***** RECORDS SUPPLIED *****

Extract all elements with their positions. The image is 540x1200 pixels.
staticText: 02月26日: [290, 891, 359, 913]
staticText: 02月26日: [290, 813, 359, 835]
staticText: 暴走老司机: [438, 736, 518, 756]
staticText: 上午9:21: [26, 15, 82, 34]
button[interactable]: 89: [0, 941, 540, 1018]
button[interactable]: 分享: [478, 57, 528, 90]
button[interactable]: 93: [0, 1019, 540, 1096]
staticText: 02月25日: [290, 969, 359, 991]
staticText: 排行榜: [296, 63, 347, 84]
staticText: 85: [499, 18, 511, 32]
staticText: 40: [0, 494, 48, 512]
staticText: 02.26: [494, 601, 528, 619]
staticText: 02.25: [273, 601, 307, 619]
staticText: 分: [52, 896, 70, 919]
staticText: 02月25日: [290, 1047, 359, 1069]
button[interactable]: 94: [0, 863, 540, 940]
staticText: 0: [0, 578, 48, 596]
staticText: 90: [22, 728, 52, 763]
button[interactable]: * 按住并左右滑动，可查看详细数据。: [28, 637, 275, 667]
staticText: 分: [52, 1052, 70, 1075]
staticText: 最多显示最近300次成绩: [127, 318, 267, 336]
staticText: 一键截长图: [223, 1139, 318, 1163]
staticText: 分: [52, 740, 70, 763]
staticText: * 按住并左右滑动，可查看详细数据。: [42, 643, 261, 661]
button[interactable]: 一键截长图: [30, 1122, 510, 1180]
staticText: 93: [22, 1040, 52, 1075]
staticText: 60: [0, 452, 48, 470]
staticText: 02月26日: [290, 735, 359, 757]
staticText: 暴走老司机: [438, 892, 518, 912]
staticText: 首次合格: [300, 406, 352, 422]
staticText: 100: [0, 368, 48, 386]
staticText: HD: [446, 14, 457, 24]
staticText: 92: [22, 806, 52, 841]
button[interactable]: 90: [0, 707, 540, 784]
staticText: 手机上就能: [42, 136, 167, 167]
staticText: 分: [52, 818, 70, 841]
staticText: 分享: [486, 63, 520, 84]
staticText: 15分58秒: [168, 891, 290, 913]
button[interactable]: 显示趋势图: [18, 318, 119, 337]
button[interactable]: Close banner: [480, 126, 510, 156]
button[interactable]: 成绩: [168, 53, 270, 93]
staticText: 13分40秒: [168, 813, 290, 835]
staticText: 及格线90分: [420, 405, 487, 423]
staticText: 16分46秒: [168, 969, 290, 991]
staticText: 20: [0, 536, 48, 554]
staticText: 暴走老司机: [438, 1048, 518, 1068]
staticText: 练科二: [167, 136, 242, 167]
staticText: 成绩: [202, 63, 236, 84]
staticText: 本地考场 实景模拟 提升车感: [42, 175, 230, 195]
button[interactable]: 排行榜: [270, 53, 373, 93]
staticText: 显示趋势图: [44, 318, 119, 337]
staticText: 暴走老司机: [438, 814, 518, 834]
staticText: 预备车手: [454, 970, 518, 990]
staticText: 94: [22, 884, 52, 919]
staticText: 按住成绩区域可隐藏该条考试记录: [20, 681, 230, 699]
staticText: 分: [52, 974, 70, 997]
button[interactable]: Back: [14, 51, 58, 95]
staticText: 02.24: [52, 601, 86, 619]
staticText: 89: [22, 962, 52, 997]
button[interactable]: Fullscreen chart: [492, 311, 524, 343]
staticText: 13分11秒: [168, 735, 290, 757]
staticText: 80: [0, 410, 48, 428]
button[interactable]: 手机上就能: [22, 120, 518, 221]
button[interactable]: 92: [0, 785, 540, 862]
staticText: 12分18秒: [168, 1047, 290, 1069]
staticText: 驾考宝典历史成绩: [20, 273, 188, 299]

*****

**PROBLEM DETAILS**.
An exact repeat of the whole listing above is needed; write it out now.

**EXERCISE RESULT**.
Extract all elements with their positions. The image is 540x1200 pixels.
staticText: 02月26日: [290, 891, 359, 913]
staticText: 02月26日: [290, 813, 359, 835]
staticText: 暴走老司机: [438, 736, 518, 756]
staticText: 上午9:21: [26, 15, 82, 34]
button[interactable]: 89: [0, 941, 540, 1018]
button[interactable]: 分享: [478, 57, 528, 90]
button[interactable]: 93: [0, 1019, 540, 1096]
staticText: 02月25日: [290, 969, 359, 991]
staticText: 排行榜: [296, 63, 347, 84]
staticText: 85: [499, 18, 511, 32]
staticText: 40: [0, 494, 48, 512]
staticText: 02.26: [494, 601, 528, 619]
staticText: 02.25: [273, 601, 307, 619]
staticText: 分: [52, 896, 70, 919]
staticText: 02月25日: [290, 1047, 359, 1069]
button[interactable]: 94: [0, 863, 540, 940]
staticText: 0: [0, 578, 48, 596]
staticText: 90: [22, 728, 52, 763]
button[interactable]: * 按住并左右滑动，可查看详细数据。: [28, 637, 275, 667]
staticText: 分: [52, 1052, 70, 1075]
staticText: 最多显示最近300次成绩: [127, 318, 267, 336]
staticText: 一键截长图: [223, 1139, 318, 1163]
staticText: 分: [52, 740, 70, 763]
staticText: * 按住并左右滑动，可查看详细数据。: [42, 643, 261, 661]
button[interactable]: 一键截长图: [30, 1122, 510, 1180]
staticText: 93: [22, 1040, 52, 1075]
staticText: 60: [0, 452, 48, 470]
staticText: 02月26日: [290, 735, 359, 757]
staticText: 暴走老司机: [438, 892, 518, 912]
staticText: 首次合格: [300, 406, 352, 422]
staticText: 100: [0, 368, 48, 386]
staticText: HD: [446, 14, 457, 24]
staticText: 92: [22, 806, 52, 841]
button[interactable]: 90: [0, 707, 540, 784]
staticText: 手机上就能: [42, 136, 167, 167]
staticText: 分: [52, 818, 70, 841]
staticText: 分享: [486, 63, 520, 84]
staticText: 15分58秒: [168, 891, 290, 913]
button[interactable]: 显示趋势图: [18, 318, 119, 337]
button[interactable]: Close banner: [480, 126, 510, 156]
button[interactable]: 成绩: [168, 53, 270, 93]
staticText: 13分40秒: [168, 813, 290, 835]
staticText: 及格线90分: [420, 405, 487, 423]
staticText: 16分46秒: [168, 969, 290, 991]
staticText: 20: [0, 536, 48, 554]
staticText: 暴走老司机: [438, 1048, 518, 1068]
staticText: 练科二: [167, 136, 242, 167]
staticText: 成绩: [202, 63, 236, 84]
staticText: 本地考场 实景模拟 提升车感: [42, 175, 230, 195]
button[interactable]: 排行榜: [270, 53, 373, 93]
staticText: 显示趋势图: [44, 318, 119, 337]
staticText: 暴走老司机: [438, 814, 518, 834]
staticText: 预备车手: [454, 970, 518, 990]
staticText: 94: [22, 884, 52, 919]
staticText: 按住成绩区域可隐藏该条考试记录: [20, 681, 230, 699]
staticText: 分: [52, 974, 70, 997]
button[interactable]: Back: [14, 51, 58, 95]
staticText: 02.24: [52, 601, 86, 619]
staticText: 89: [22, 962, 52, 997]
button[interactable]: Fullscreen chart: [492, 311, 524, 343]
staticText: 13分11秒: [168, 735, 290, 757]
staticText: 80: [0, 410, 48, 428]
button[interactable]: 手机上就能: [22, 120, 518, 221]
button[interactable]: 92: [0, 785, 540, 862]
staticText: 12分18秒: [168, 1047, 290, 1069]
staticText: 驾考宝典历史成绩: [20, 273, 188, 299]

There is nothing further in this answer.